Les deux crimes se rejoignent lorsqu’Allison comprend que le dentiste était l’amant de Mrs Stacey. Son mobile pourrait être d’hériter puisque, si le mari est coupable, l’argent reviendra à la fondation qu’il dirige. Scanlon et Devalos prennent tellement d’importance dans l’intrigue qu’Allison est parfois un peu en retrait. Grant Shaud est fabuleux en dentiste dr Crane, homme sans épaisseur, individu lambda, dont personne ne se méfierait. C’est le coup de génie de l’intrigue de ne pas nous proposer un monstre visible mais un homme ordinaire. Le fait que la prostituée, Sally, devienne l’alibi de Crane, brouille les cartes et le téléspectateur est aux aguets. Il croit trouver la solution à chaque indice, à chaque nouvelle scène. Le cauchemar d’Allison montrant le dentiste incendier Mrs Stacey est particulièrement percutant. Dans les écheveaux de cette enquête, Scanlon cherche, si l’on peut dire, à tirer les marrons du feu.

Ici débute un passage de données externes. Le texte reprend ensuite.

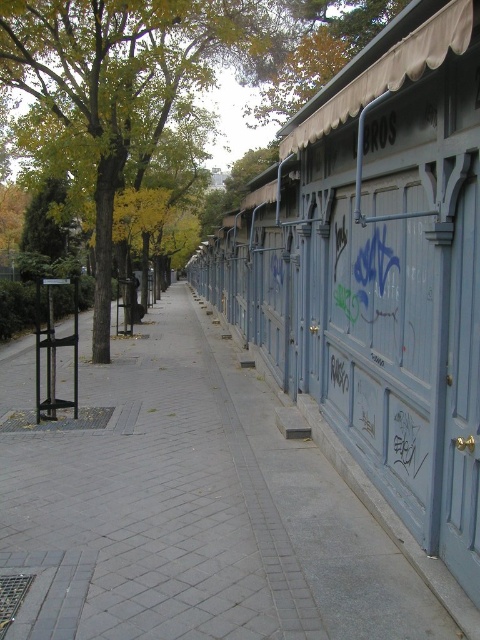 Question: Where is blue painted wood shed at right located in relation to green leafy tree at upper left in the image?

Choices:
 (A) right
 (B) left

Answer: (A)

Question: Is blue painted wood shed at right above green leafy tree at upper left?

Choices:
 (A) no
 (B) yes

Answer: (A)

Question: Which object is the closest to the blue painted wood shed at right?

Choices:
 (A) gray brick pavement at center
 (B) green leafy tree at upper left

Answer: (A)

Question: Does gray brick pavement at center come in front of green leafy tree at upper left?

Choices:
 (A) yes
 (B) no

Answer: (A)

Question: Which is farther from the gray brick pavement at center?

Choices:
 (A) green leafy tree at upper left
 (B) blue painted wood shed at right

Answer: (A)

Question: Which object is the closest to the blue painted wood shed at right?

Choices:
 (A) green leafy tree at upper left
 (B) gray brick pavement at center

Answer: (B)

Nos deux médiums mère et fille confrontent leurs expériences. Et de cette discussion, la lumière jaillit. Chacun des comédiens fait de son mieux et se montre brillant : en Van Dyke, John Prosky est aussi effrayant qu’un assassin, tandis que David Cubitt joue fort juste en Scanlon. Les pièces du puzzle se mettent soudain en place. Et l’on se dit que la clef du mystère était effectivement à portée de main, quasiment sous nos yeux en pensant aux cauchemars. Le fantôme  du père de Joe vient renforcer l’aspect surnaturel de la série. Un double épisode passionnant, qui nous en apprend plus sur la famille Dubois.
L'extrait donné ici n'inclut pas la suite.